Horizon auto-picking with quantitative uncertainty evaluation by using a modified VQ-VAE framework

In this paper, we propose a novel approach of deep-learning-based seismic horizon auto-picking that introduces a modified vector quantized variational autoencoder (VQ-VAE) framework to improve the accuracy of seismic horizon interpretation and, for the first time, quantitatively evaluate the uncertainty of the auto-picked horizon by exploiting the concept of entropy. Compared with the conventional VQ-VAE approach, the proposed method not only modifies the VQ-VAE model with more deep-learning channels at each layer of the network to enhance the performance of horizon auto-picking within the VQ-VAE framework, but also extends the 1D seismic labels with more continuous samplings within a single trace to boost the stability of auto-picked horizon in geologically complex settings and also significantly suppress the resulting uncertainty.

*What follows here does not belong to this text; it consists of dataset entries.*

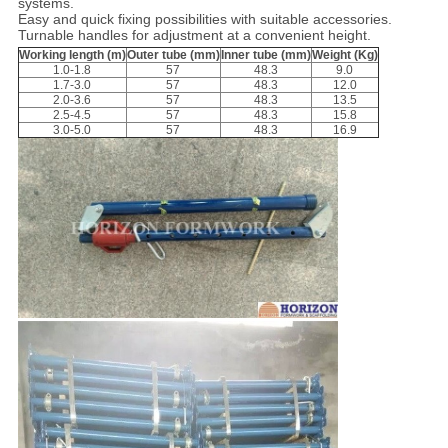
systems.
Easy and quick fixing possibilities with suitable accessories.
Turnable handles for adjustment at a convenient height.
Working length (m)
Outer tube (mm)
Inner tube (mm)
Weight (Kg)
1.0-1.8
57
48.3
9.0
1.7-3.0
57
48.3
12.0
2.0-3.6
57
48.3
13.5
2.5-4.5
57
48.3
15.8
3.0-5.0
57
48.3
16.9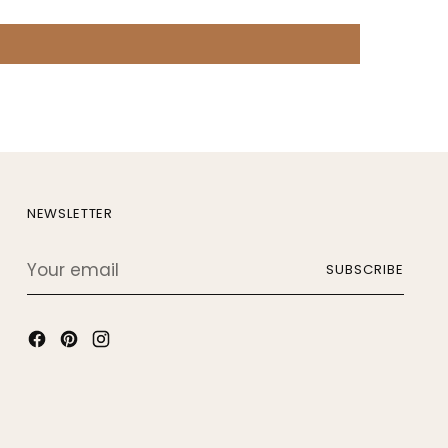
NEWSLETTER
Your
SUBSCRIBE
email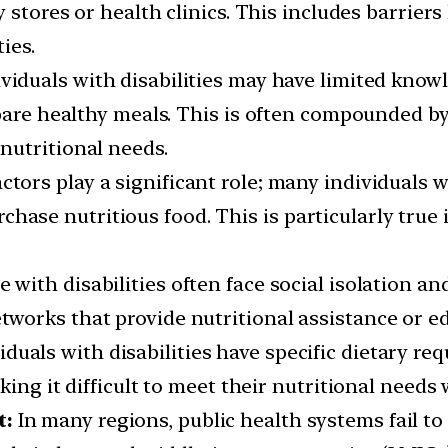
 stores or health clinics. This includes barriers 
ies.
ividuals with disabilities may have limited know
epare healthy meals. This is often compounded by
nutritional needs.
tors play a significant role; many individuals wi
 purchase nutritious food. This is particularly t
 with disabilities often face social isolation an
works that provide nutritional assistance or e
duals with disabilities have specific dietary re
ing it difficult to meet their nutritional needs 
t:
In many regions, public health systems fail to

To further improve the resulting accuracy in geologically complex settings, we introduce the directional structure tensor to extract a more reliable initial horizon and, moreover, a dilated horizon searching strategy to extend the capacity of the proposed method in dealing with the large fault displacement and reducing the computational cost simultaneously. Additionally, the resulting uncertainty quantitatively measured by entropy can also serve as an effective indicator to enable a further refinement of the auto-picked result accordingly. Both 2D example and 3D field applications are carried out to validate the effectiveness of the proposed method.